Subcellular fractionation, immunoprecipitation, and immunoblot experiments

Immunoprecipitation and Western blot analysis were performed as previously described (Ivorra et al., 2006; Casar et al., 2007). Subcellular fractionation was performed as described by Schreiber et al. (1989) with minor modifications (Ivorra et al., 2006). In brief, cells were washed with PBS and scraped into TEN buffer (150 mM NaCl, 1 mM EDTA, and 40 mM TrisCl at pH 7.4). Cells were collected by brief centrifugation in microfuge tubes and resuspended in 10 mM Hepes (pH 7.9), 10 mM KCl, 0.1 mM EDTA, 0.1 mM EGTA, 1 mM DTT, and 0.5 mM PMSF. After 15 min on ice, Nonidet NP-40 (Fluka) was added to a final concentration of 10%, and tubes were vortexed.
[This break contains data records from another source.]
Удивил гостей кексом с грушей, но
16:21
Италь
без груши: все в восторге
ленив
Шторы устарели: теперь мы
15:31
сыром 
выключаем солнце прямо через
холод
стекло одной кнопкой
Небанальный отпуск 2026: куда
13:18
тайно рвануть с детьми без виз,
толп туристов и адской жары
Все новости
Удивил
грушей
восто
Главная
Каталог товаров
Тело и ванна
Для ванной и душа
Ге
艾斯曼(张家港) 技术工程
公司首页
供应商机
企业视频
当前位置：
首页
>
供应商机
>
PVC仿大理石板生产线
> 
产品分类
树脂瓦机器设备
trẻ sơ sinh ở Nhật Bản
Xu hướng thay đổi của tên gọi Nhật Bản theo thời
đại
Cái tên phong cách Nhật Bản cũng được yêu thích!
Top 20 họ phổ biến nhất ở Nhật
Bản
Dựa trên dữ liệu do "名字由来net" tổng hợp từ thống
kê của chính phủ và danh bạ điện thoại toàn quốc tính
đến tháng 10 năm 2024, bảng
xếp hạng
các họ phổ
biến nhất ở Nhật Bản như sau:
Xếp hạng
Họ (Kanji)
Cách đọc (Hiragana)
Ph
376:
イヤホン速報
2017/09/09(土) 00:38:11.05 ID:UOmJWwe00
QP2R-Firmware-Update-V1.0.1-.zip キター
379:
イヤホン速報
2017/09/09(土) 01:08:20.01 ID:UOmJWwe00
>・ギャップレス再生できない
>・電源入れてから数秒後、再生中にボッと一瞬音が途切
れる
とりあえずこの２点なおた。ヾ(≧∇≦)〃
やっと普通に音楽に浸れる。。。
Lysates were centrifuged at 4°C in a microfuge set at maximum speed to obtain the soluble cytoplasmic fraction (supernatant) and the nuclear pellet, which was resuspended in ice-cold 20 mM Hepes (pH 7.9), 0.4 M NaCl, 1 mM EDTA, 1 mM EGTA, 1 mM DTT, and 1 mM PMSF, and agitated at 4°C for 15 min. The nuclear lysate was centrifuged for 45 min at 4°C to obtain the SNF and the pellet containing the ERNF.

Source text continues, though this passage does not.